- _BRIEF_
Go to the line holding "Het definiëren en" in the entries below and write out exactly every line down to and including the line holding "Een opvallende toepassing".

- _STUDY MATERIAL_
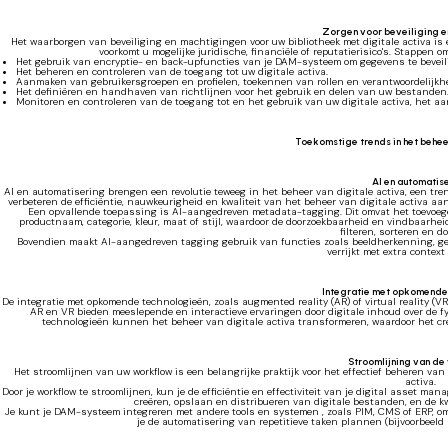
Zorgen voor beveiliging e
Het waarborgen van beveiliging en machtigingen voor uw bibliotheek met digitale activa is 
voorkomt u mogelijke juridische, financiële of reputatierisico's. Stappen
Het gebruik van encryptie- en back-upfuncties van je DAM-systeem om gegevens te beveil
Het beheren en controleren van de toegang tot uw digitale activa.
Aanmaken van gebruikersgroepen en profielen, toekennen van rollen en verantwoordelijkhe
Het definiëren en handhaven van richtlijnen voor het gebruik en delen van uw bestanden
Monitoren en controleren van de toegang tot en het gebruik van uw digitale activa, het 
Toekomstige trends in het behee
AI en automatis
AI en automatisering brengen een revolutie teweeg in het beheer van digitale activa, een tren
verbeteren de efficiëntie, nauwkeurigheid en kwaliteit van het beheer van digitale activa aa
Een opvallende toepassing is AI-aangedreven metadata-tagging. Dit omvat het toevoege
productnaam, categorie, kleur, maat of stijl, waardoor de doorzoekbaarheid en vindbaarhe
filteren, sorteren en d
Bovendien maakt AI-aangedreven tagging gebruik van functies zoals beeldherkenning, ge
verrijkt met extra context
Integratie met opkomende
De integratie met opkomende technologieën, zoals augmented reality (AR) of virtual reality (VR
AR en VR bieden meeslepende en interactieve ervaringen door digitale inhoud over de fy
technologieën kunnen het beheer van digitale activa transformeren, waardoor het cre
Stroomlijning van de
Het stroomlijnen van uw workflow is een belangrijke praktijk voor het effectief beheren van
activa.
Door je workflow te stroomlijnen, kun je de efficiëntie en effectiviteit van je digital asset 
creëren, opslaan en distribueren van digitale bestanden, en de k
Je kunt je DAM-systeem integreren met andere tools en systemen , zoals PIM, CMS of ERP, o
je de automatisering van repetitieve taken plannen (bijvoorbeeld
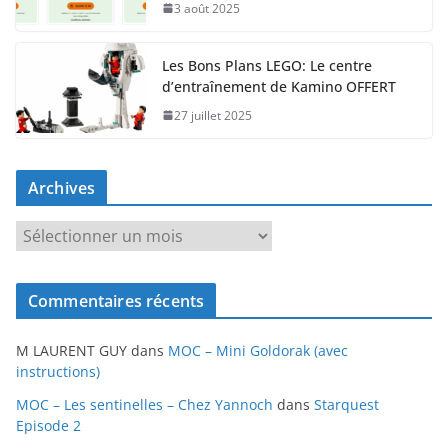
3 août 2025
Les Bons Plans LEGO: Le centre
d’entraînement de Kamino OFFERT
27 juillet 2025
Archives
A
r
c
Commentaires récents
h
i
M LAURENT GUY
dans
MOC – Mini Goldorak (avec
v
instructions)
e
MOC – Les sentinelles – Chez Yannoch
dans
Starquest
s
Episode 2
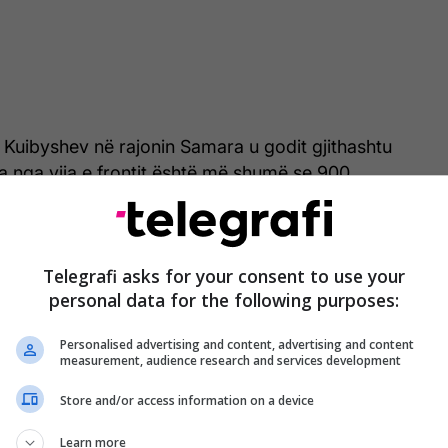
s Kuibyshev në rajonin Samara u godit gjithashtu
 nga vija e frontit është më shumë se 900
ndaj luftëtarëve të Forcave të Operacioneve
Telegrafi asks for your consent to use your
 të Sistemeve Pa Pilot dhe Inteligjencës së
personal data for the following purposes:
nës. Përgjigjet plotësisht të drejta të Shërbimit të
ës arritën gjithashtu në dy objekte të
Personalised advertising and content, advertising and content
 naftës në rajonin Vladimir, në një distancë prej 700
measurement, audience research and services development
oi Zelensky.
Store and/or access information on a device
e Pa Pilot raportuan se rafineria Kuibyshev ka një
Learn more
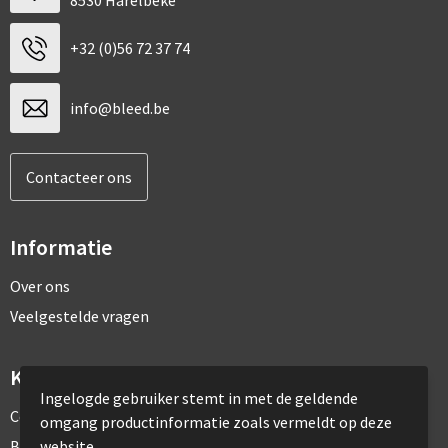
8530 Harelbeke
+32 (0)56 72 37 74
info@bleed.be
Contacteer ons
Informatie
Over ons
Veelgestelde vragen
Klantenservice
Ingelogde gebruiker stemt in met de geldende
Contact
omgang productinformatie zoals vermeldt op deze
website
Bestelling & Bezorging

- _YOUR SOLUTION_
Het definiëren en handhaven van richtlijnen voor het gebruik en delen van uw bestanden
Monitoren en controleren van de toegang tot en het gebruik van uw digitale activa, het 
Toekomstige trends in het behee
AI en automatis
AI en automatisering brengen een revolutie teweeg in het beheer van digitale activa, een tren
verbeteren de efficiëntie, nauwkeurigheid en kwaliteit van het beheer van digitale activa aa
Een opvallende toepassing is AI-aangedreven metadata-tagging. Dit omvat het toevoege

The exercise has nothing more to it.